The bio on my personal website sounds pretty impressive even if I do say so myself. 

Here is a short snippet - 

I started my career in the City where, at the age of 22, I had all the trappings of success - a six-figure salary, fast cars, and a beautiful penthouse; on paper I was a hugely successful City high-flyer, but despite everything I had achieved, there was something missing.
The pivotal moment in my life came when I decided to quit my job, sell everything I owned and backpacked my way around the world. While embarking on my adventure, I starred in a Bollywood movie, practiced yoga in the foothills of Rishikesh, and meditated in the mountains of Nepal...

Sounds pretty impressive right? 

All of the above is totally true. In fact, I underplayed it somewhat because, I’ve actually travelled around the world twice, years at a time in fact, and set up multiple businesses. Basically, I have followed my dreams and had a crazy time along the way. I don't say it to boast, I say it in the hope that it might inspire others to quit a job they hate, pursue their dreams and to be not held back in life. 

You’ll see photos of me busting out moves in front of the Taj Mahal, running around naked at pool parties in Thailand and trekking in the mountains of Nepal. I was living the dream in every way possible.

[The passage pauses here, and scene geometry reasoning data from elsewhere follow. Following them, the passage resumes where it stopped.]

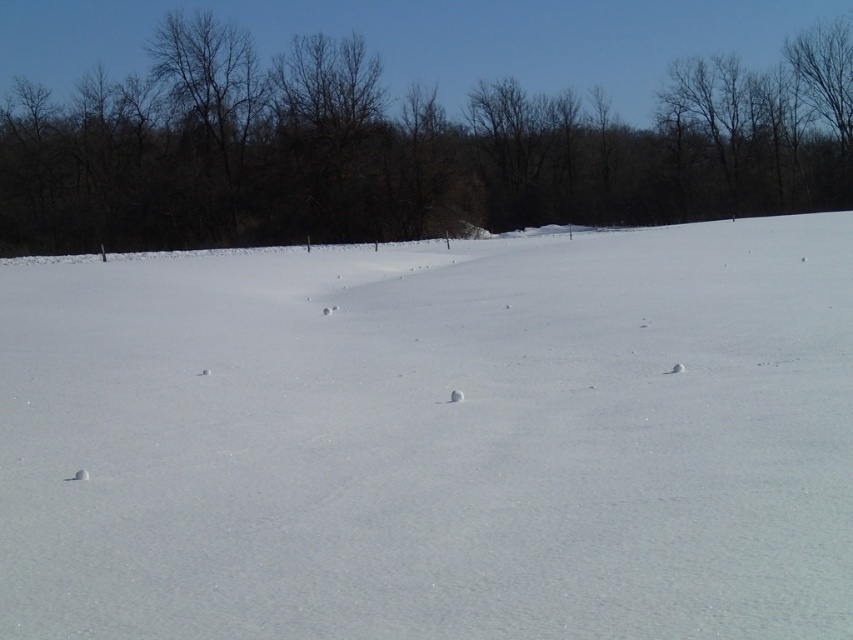 Who is more distant from viewer, (285,611) or (532,141)?

The point (532,141) is behind.

Who is more forward, (648, 560) or (419, 168)?

Point (648, 560) is more forward.

Where is `white snow at center`? Image resolution: width=853 pixels, height=640 pixels. white snow at center is located at coordinates (434, 438). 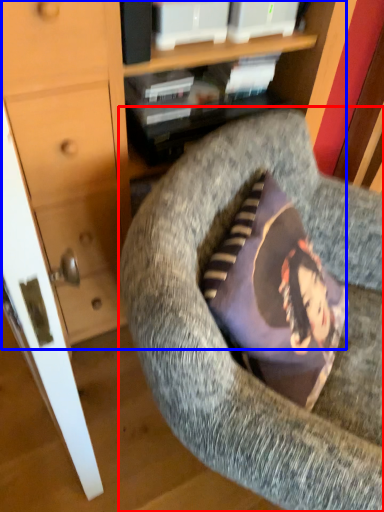 Question: Among these objects, which one is nearest to the camera, chair (highlighted by a red box) or dresser (highlighted by a blue box)?

Choices:
 (A) chair
 (B) dresser

Answer: (A) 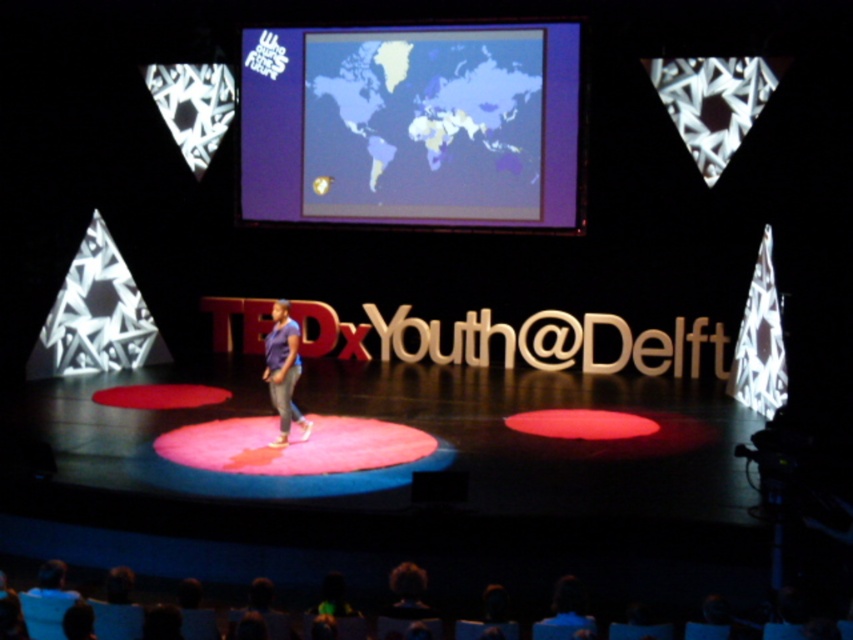 Question: Is matte plastic map at upper center wider than matte purple shirt at center?

Choices:
 (A) yes
 (B) no

Answer: (A)

Question: In this image, where is matte plastic map at upper center located relative to matte purple shirt at center?

Choices:
 (A) left
 (B) right

Answer: (B)

Question: Does matte plastic map at upper center lie in front of matte purple shirt at center?

Choices:
 (A) no
 (B) yes

Answer: (A)

Question: Among these points, which one is nearest to the camera?

Choices:
 (A) (282, 332)
 (B) (444, 77)

Answer: (A)

Question: Which of the following is the closest to the observer?

Choices:
 (A) matte purple shirt at center
 (B) matte plastic map at upper center

Answer: (A) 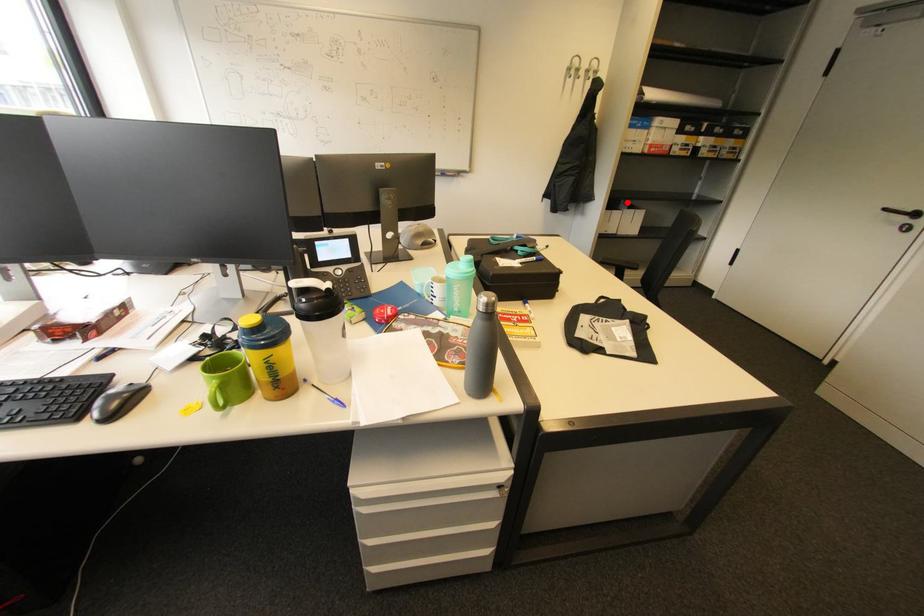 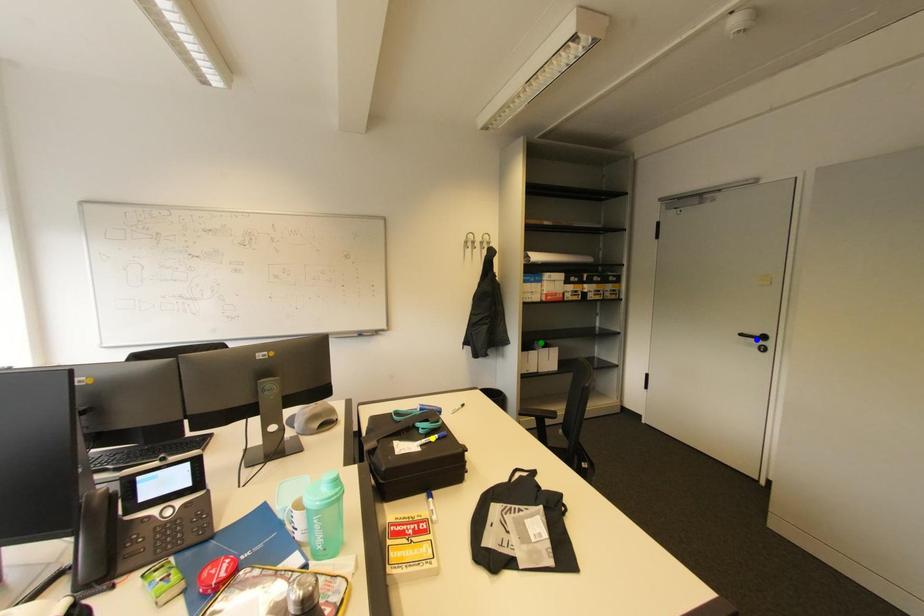 Question: I am providing you with two images of the same scene from different viewpoints. A red point is marked on the first image. You are given multiple points on the second image. Which mark in image 2 goes with the point in image 1?

Choices:
 (A) green point
 (B) blue point
 (C) yellow point

Answer: (A) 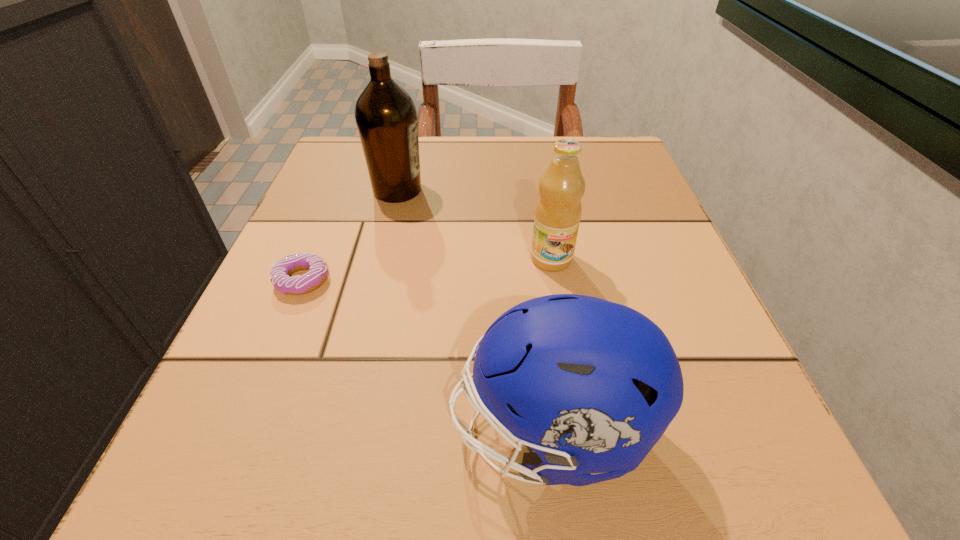 The width and height of the screenshot is (960, 540). I want to click on vacant space situated 0.100m on the front-facing side of the nearest object, so click(x=365, y=431).

Where is `vacant region located on the front-facing side of the nearest object`? Image resolution: width=960 pixels, height=540 pixels. vacant region located on the front-facing side of the nearest object is located at coordinates (296, 431).

You are a GUI agent. You are given a task and a screenshot of the screen. Output one action in this format:
    pyautogui.click(x=<x>, y=<y>)
    Task: Click on the vacant point located on the right of the doughnut
    This screenshot has height=540, width=960.
    Given the screenshot: What is the action you would take?
    pyautogui.click(x=521, y=280)

Where is `object at the far edge`? The height and width of the screenshot is (540, 960). object at the far edge is located at coordinates (386, 117).

The width and height of the screenshot is (960, 540). Find the location of `object positioned at the near edge`. object positioned at the near edge is located at coordinates (589, 385).

This screenshot has height=540, width=960. In order to click on olive oil present at the left edge in this screenshot , I will do `click(386, 117)`.

I want to click on doughnut at the left edge, so click(x=280, y=271).

The width and height of the screenshot is (960, 540). I want to click on object located at the right edge, so tap(589, 385).

Find the location of a particular element. The width and height of the screenshot is (960, 540). object at the far left corner is located at coordinates (386, 117).

Find the location of `object at the near right corner`. object at the near right corner is located at coordinates (589, 385). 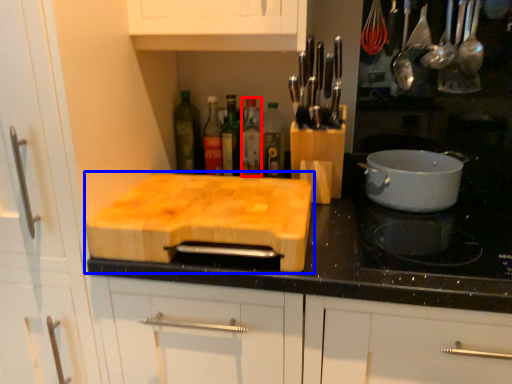 Question: Which of the following is the closest to the observer, bottle (highlighted by a red box) or cutting board (highlighted by a blue box)?

Choices:
 (A) bottle
 (B) cutting board

Answer: (B) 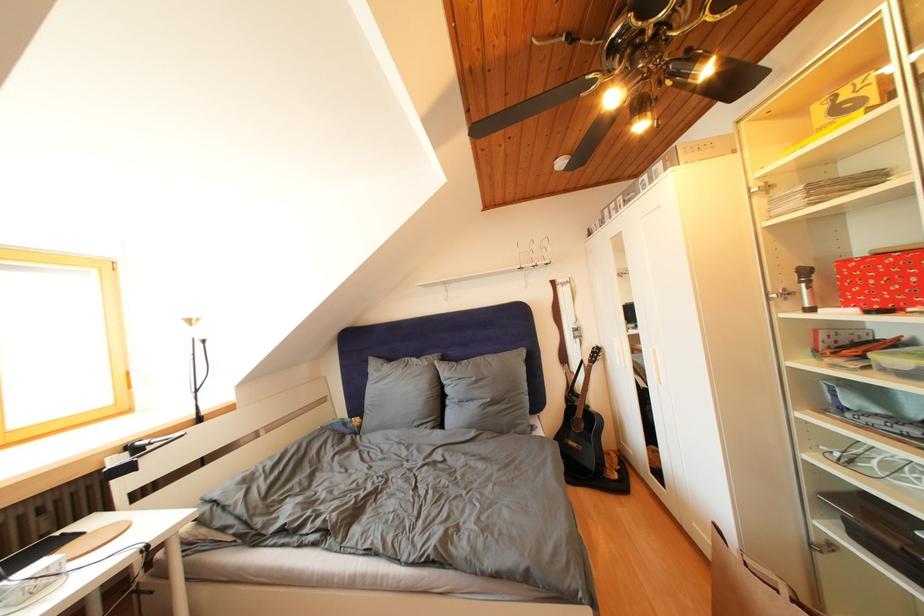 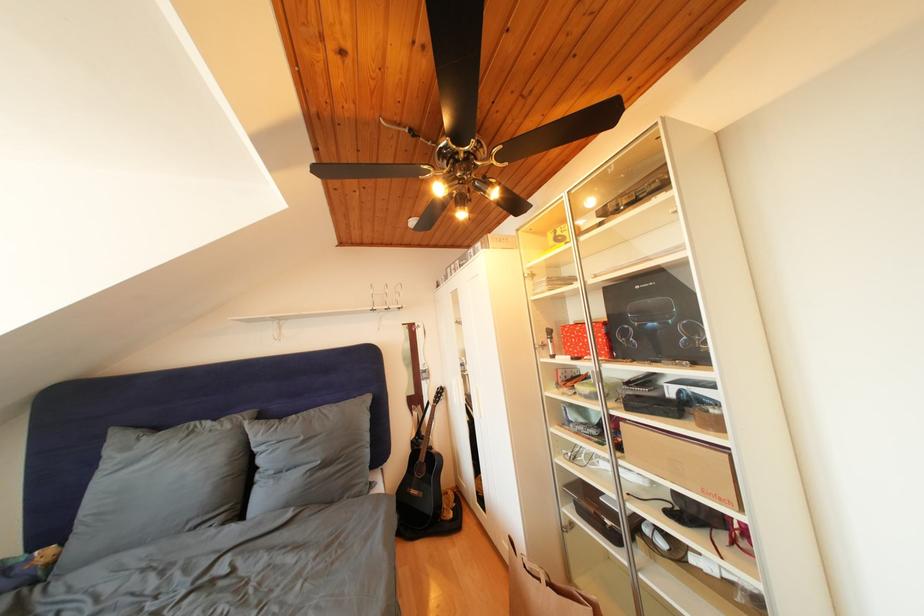 Where in the second image is the point corresponding to (821,552) from the first image?

(572, 533) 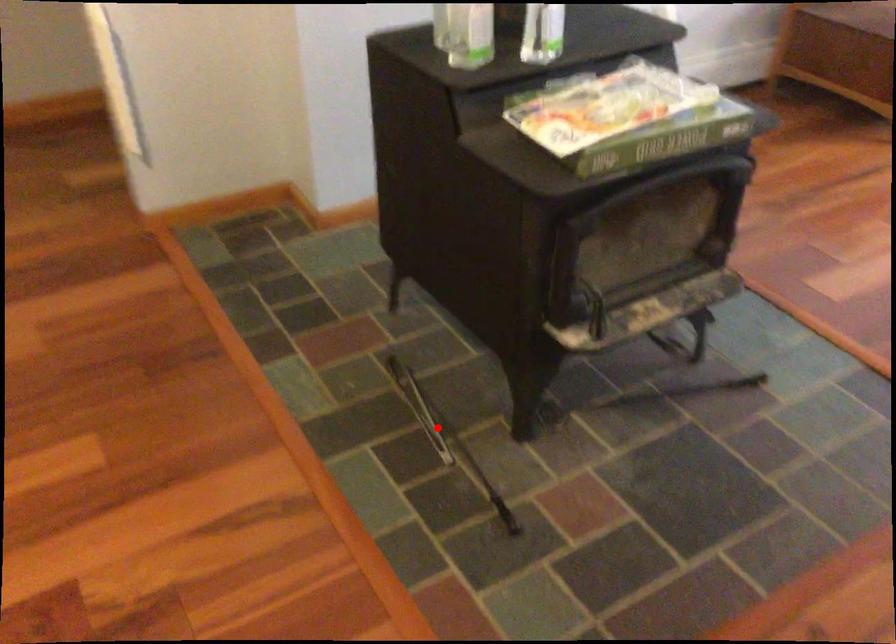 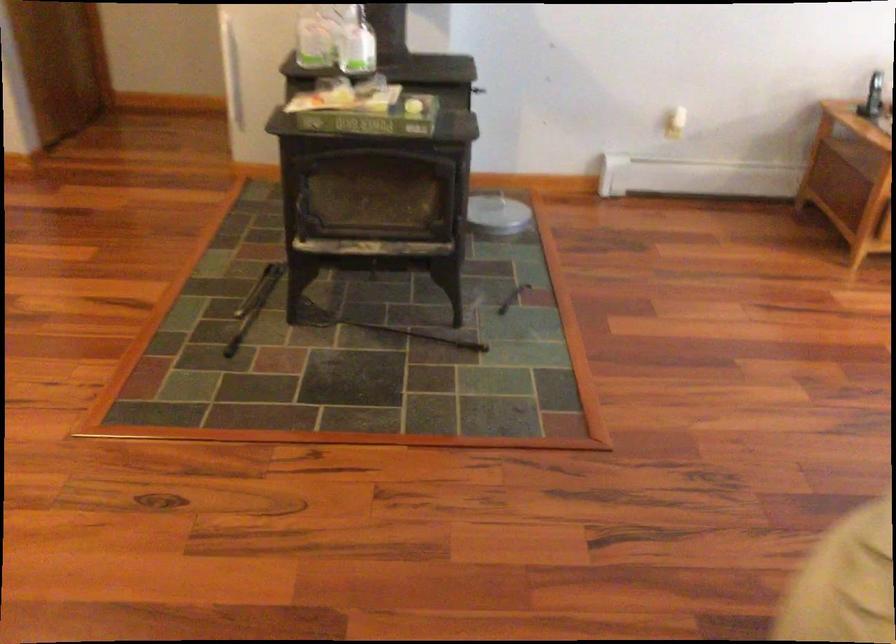 The point at the highlighted location is marked in the first image. Where is the corresponding point in the second image?

(254, 305) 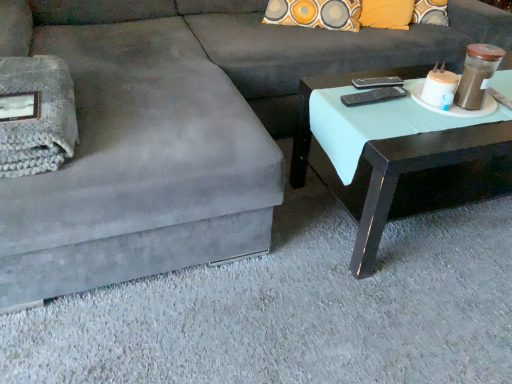 The width and height of the screenshot is (512, 384). Find the location of `vacant space in front of black plastic remote at upper right, which appears as the 2th remote when ordered from the bottom`. vacant space in front of black plastic remote at upper right, which appears as the 2th remote when ordered from the bottom is located at coordinates (390, 103). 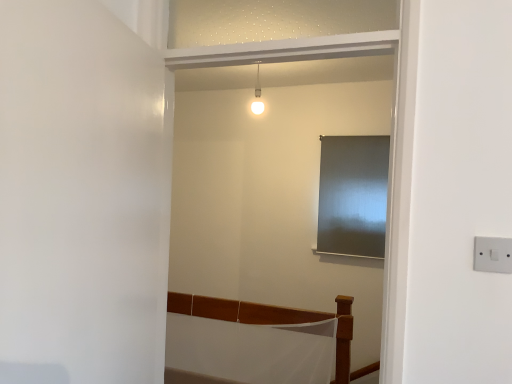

But what my bio doesn't tell you, is that after I returned to the UK from my travels in 2014, I started to suffer from depression. I don’t mean ‘post-holiday blues’, I mean depression that took over my life. And, by 2015, I had lost absolutely everything. When I say everything, I mean EVERYTHING! My fiancée, my home, my business and nearly my life. My apparent idyllic life of travel, adventure and business success had suddenly turned into a living nightmare. One that would haunt me on a daily basis for a significant period of time. 

Top tip - Don’t attempt to start a new business or invest significant sums of money whilst suffering from severe depression. 

The stress of starting a new business was unbearable. I wasn't sleeping well or thinking straight. I still look back now at that period of my life and it still seems somewhat hazy. I made bad decision after bad decision, which ended up costing me well over £150,000. The more money I threw at a problem, hoping for it to go away, the more problems it caused in other areas of my life. 

The pressure became unbearable. I never told a soul and kept not only my financial woes to myself, but also my emotional suffering and pain.

I was lonely and afraid, I had no one to turn to

I had been treading water and trying to keep afloat for such a long time, I was becoming tired. Exhausted of pretending everything was OK. The reality was I was a complete mess and I was so tired. I felt numb. Life simply happened around me. At least that’s what I thought at the time.

I went from being a super confident and successful alpha male, with a big house in a leafy part of London, to renting a shitty room on an industrial estate in a dodgy part of South London. I had exactly £11.16 in my bank account. I was well and truly flat on my arse, without a proverbial pot to piss in. 

Now, this post isn’t about my rags to riches story. How I clawed my way through adversity and rebuilt my empire. Nor is it to highlight my story and what caused me to succumb to depression in the first place. In fact, I’ve been so reluctant to disclose my mental health issues because of the stigma attached to depression. I was fearful of how it would affect my career, future business dealings and relationships.

I always played down my illness, steering attention towards people who I thought were suffering with it worse than I was. What did I have to be depressed about? 

There are people who had suffered far more in life than I had. I hadn’t seen my family blown up before my eyes in a war-torn country. I hadn’t been a victim of a criminal injustice or wrongdoing. Yes, I had shitty parents who were abusive, but it wasn’t the worse childhood. I needed to stop being such a drama queen, I’d tell myself. 

Having sought professional guidance for my illness, I now recognise that a lack of self-worth is a common symptom of depression. As is overthinking and second guessing yourself. I’d drive myself mad with worry over the most trivial thing. Maybe that’s why depression is linked with madness, at least in the public eye anyhow.

Jumping on the bandwagon 

I see so many people in the public eye jumping on the bandwagon of “being depressed & suicidal”. Their intention is, let’s just say, less than sincere. They have a new record coming out, Big Brother didn’t go as they had hoped, or they have a career to resurrect. It sickens me to think that some people will stoop to such lows, simply to get exposure in the media. It undermines the severity of depression and could potentially deter those who are genuinely suffering from speaking out about their struggle. 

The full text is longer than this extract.